Transitioning an application between backends

Simply setting the diego boolean via

cf enable-diego APPLICATION_NAME

will cause an existing application to transition to Diego. The application will immediately start running on Diego and will eventually stop running on the DEAs. While this gives some safety, there are no strong guarantees around uptime.

If you want to ensure uptime we recommend performing a blue-green deploy (that is, push a copy of your application to Diego, then swap routes and scale down the DEA application).

To transition back to the DEAs, run

cf disable-diego APPLICATION_NAME

To tell which backend the application is targeting, run

cf has-diego-enabled APPLICATION_NAME

Running route-less applications (such as workers and schedulers)

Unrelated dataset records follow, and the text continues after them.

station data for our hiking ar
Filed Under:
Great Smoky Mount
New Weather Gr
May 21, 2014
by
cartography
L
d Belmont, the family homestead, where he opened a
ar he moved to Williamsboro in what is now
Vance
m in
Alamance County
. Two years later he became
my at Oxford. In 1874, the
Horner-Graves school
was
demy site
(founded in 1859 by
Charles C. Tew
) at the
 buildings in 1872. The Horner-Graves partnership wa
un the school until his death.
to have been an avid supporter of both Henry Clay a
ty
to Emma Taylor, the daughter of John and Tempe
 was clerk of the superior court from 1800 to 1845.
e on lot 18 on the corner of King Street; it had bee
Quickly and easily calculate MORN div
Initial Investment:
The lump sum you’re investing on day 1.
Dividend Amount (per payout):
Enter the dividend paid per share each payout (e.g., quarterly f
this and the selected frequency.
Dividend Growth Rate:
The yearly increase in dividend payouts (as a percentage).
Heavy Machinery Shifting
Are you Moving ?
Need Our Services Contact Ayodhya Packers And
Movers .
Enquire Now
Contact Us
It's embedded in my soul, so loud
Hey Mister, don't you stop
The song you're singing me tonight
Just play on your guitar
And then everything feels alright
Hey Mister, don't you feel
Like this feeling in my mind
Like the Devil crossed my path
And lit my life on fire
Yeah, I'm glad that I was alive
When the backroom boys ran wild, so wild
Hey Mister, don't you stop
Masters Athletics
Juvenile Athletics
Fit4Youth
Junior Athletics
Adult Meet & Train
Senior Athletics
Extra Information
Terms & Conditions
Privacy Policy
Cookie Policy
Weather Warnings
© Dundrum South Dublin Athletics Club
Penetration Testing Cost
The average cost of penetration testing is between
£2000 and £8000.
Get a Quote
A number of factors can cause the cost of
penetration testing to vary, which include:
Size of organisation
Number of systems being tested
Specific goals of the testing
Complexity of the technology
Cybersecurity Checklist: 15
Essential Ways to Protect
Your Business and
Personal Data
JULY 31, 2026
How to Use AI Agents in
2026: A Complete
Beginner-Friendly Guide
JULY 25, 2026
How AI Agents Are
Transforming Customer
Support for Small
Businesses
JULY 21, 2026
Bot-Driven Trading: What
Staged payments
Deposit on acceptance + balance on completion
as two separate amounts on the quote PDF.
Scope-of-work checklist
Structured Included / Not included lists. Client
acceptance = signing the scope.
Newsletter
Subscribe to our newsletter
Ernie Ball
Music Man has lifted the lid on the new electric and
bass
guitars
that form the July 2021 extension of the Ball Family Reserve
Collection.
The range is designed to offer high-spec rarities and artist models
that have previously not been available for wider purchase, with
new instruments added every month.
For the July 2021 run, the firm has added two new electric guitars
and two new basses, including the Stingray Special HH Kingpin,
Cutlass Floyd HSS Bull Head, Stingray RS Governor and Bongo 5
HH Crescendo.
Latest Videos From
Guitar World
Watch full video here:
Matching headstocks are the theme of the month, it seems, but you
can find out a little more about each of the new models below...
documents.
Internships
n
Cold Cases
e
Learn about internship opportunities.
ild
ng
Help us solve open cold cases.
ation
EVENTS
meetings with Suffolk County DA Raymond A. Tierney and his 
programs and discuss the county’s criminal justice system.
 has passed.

For the DEA backend, cf push APP_NAME --no-route does two things:

  • it skips creating and binding a route for the application
  • it implicitly causes the DEAs to skip the port health-check on application startup

By default, when starting an application the DEAs wait until the application is listening on its assigned port before marking it as ready to receive traffic. To determine whether or not to perform this check, the DEA inspects the routes bound to the application and determines: if they're present the port check is performed. If they're empty, no port check is performed.

Diego configures its health checks differently from the DEAs. With Diego, cf push APP_NAME --no-route only skips creating and binding a route for the application. It does not tell Diego which type of health check to perform.

By default, Diego does the same port-based health check that the DEA performs. If your application does not listen on a port (for example, if you are pushing a worker or a scheduler app), then it will never satisfy this port check, and Diego will eventually mark it as crashed. In these cases you must tell Diego not to perform a port-based health check via:

cf set-health-check APPLICATION_NAME none

The none name here is unfortunately misleading: if your app instance exits unexpectedly, Diego will still detect this and restart it automatically. We plan to add process as a better name for this type of health-check soon.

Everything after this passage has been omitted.